- Data to process:
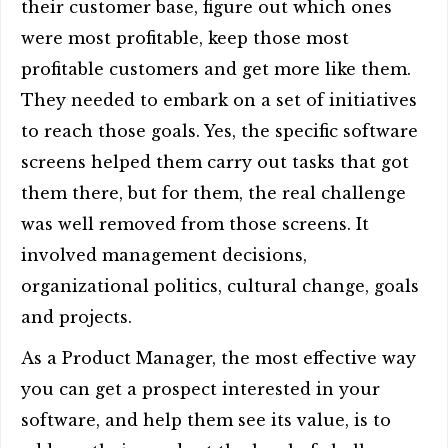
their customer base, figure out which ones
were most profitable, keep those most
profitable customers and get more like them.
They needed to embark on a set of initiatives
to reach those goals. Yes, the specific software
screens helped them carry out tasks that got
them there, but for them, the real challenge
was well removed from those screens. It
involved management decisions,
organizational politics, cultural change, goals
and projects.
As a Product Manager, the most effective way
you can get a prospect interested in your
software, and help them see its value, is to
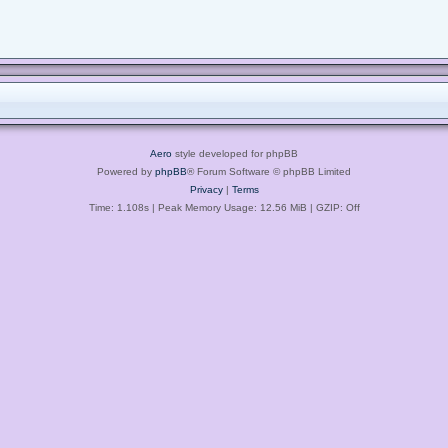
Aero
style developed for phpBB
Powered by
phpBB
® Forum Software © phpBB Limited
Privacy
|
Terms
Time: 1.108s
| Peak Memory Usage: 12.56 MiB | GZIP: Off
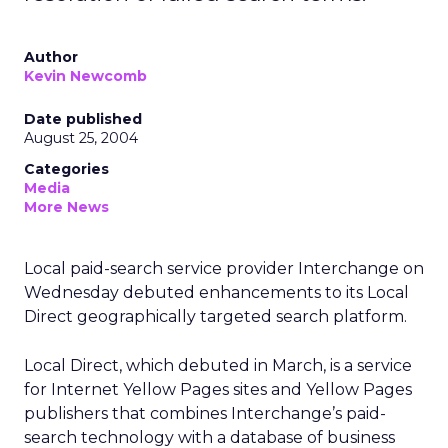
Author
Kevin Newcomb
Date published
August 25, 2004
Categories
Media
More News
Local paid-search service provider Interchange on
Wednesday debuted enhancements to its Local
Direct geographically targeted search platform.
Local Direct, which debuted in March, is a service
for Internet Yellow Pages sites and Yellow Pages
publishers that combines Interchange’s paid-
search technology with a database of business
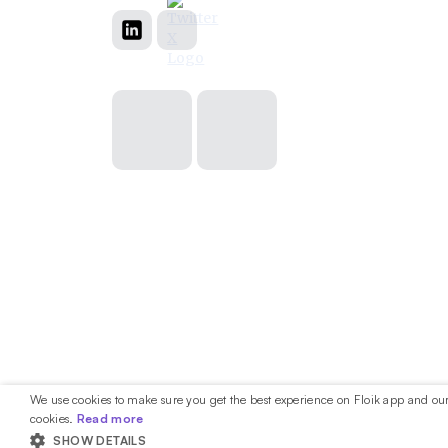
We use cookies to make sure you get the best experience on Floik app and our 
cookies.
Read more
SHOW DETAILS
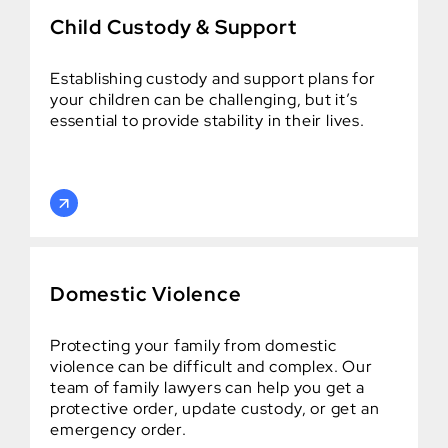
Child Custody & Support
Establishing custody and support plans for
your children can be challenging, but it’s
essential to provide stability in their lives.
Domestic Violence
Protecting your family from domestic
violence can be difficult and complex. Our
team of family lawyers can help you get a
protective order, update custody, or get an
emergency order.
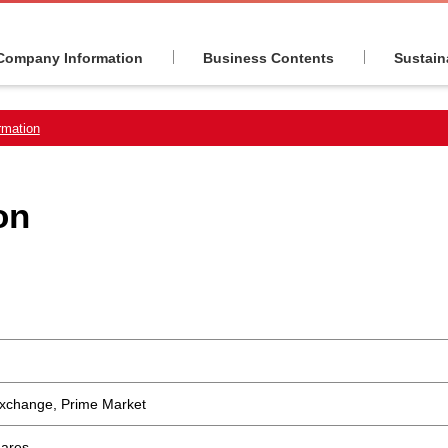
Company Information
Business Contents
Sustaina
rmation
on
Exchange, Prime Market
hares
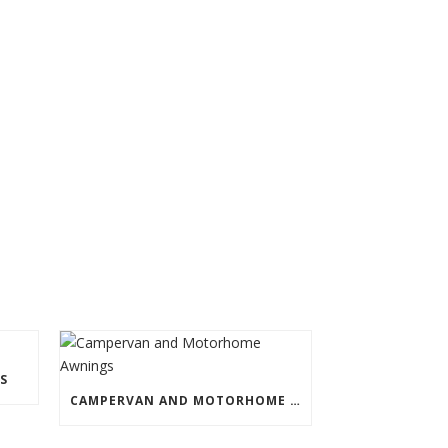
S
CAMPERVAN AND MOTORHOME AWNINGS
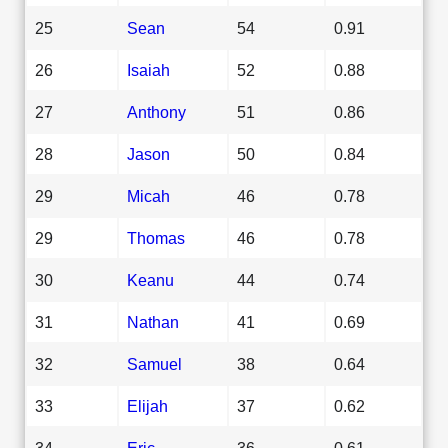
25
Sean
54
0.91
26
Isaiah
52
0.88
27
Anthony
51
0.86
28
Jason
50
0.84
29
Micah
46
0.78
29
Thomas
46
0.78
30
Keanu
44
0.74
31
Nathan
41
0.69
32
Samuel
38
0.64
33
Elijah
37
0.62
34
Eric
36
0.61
--
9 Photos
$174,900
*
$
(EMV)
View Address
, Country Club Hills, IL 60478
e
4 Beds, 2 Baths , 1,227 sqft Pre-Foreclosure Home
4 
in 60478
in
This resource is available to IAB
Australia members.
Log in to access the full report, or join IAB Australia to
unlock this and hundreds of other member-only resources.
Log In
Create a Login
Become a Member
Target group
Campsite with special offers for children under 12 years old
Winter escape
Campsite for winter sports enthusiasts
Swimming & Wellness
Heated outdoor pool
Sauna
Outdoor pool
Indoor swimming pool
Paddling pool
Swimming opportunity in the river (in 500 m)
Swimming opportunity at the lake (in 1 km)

- Work required:
Tally the lines above that contain the word "Direct", and reply with only the number.

- Output:
2